TO DO: For each line below that contains the word "중국에서", return that line.

STUDY MATERIAL:
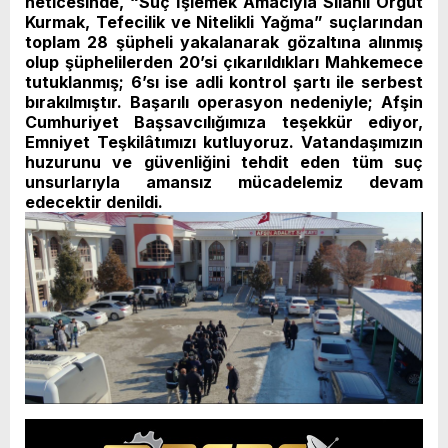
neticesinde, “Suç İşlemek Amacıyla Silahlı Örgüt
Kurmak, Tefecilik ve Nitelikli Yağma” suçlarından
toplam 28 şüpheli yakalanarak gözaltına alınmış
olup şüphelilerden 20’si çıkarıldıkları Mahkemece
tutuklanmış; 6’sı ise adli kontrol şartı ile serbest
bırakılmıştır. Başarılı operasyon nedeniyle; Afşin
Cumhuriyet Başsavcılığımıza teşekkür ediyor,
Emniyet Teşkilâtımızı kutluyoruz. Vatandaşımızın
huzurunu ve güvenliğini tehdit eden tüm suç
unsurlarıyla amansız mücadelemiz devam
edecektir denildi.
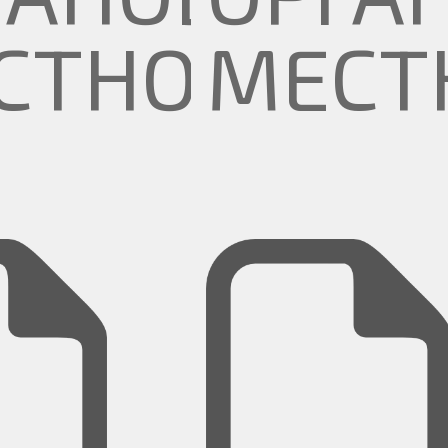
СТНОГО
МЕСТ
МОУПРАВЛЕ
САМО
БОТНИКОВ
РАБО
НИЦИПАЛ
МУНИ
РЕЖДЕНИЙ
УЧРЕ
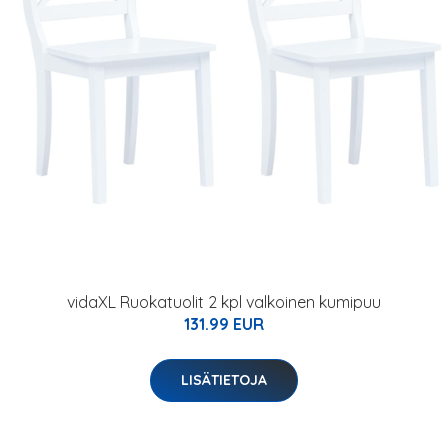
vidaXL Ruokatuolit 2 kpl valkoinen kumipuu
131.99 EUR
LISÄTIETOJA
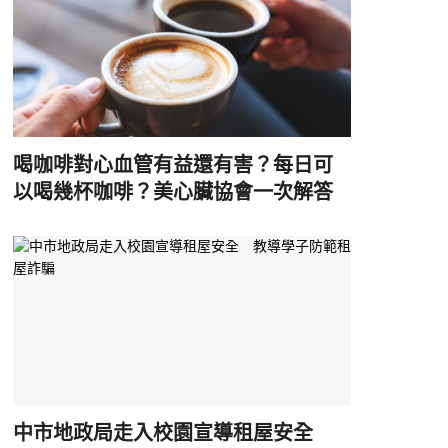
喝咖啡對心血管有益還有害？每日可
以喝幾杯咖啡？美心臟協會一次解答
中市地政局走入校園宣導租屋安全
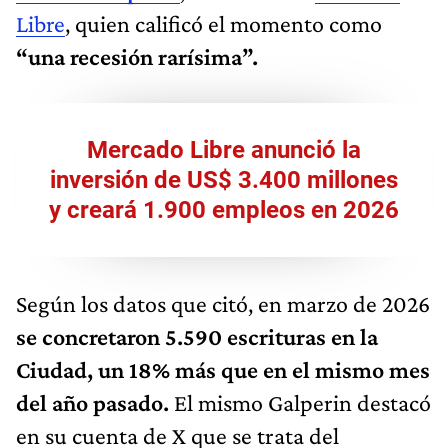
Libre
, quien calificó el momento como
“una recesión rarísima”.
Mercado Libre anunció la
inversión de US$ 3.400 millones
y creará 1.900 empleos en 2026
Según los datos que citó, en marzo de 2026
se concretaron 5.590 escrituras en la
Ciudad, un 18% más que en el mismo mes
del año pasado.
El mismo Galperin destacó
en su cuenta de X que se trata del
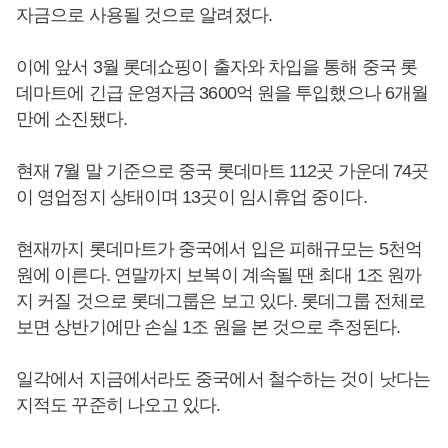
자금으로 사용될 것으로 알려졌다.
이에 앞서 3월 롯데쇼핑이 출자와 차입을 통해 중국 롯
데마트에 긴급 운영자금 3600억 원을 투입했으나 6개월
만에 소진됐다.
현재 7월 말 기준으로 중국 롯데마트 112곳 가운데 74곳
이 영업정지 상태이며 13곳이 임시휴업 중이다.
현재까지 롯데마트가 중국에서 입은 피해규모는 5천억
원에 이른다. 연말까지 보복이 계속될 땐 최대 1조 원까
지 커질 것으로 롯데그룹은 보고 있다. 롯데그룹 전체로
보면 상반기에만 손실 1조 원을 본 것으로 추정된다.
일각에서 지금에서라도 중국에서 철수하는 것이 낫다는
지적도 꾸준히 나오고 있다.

WRITTEN ANSWER:
현재까지 롯데마트가 중국에서 입은 피해규모는 5천억
일각에서 지금에서라도 중국에서 철수하는 것이 낫다는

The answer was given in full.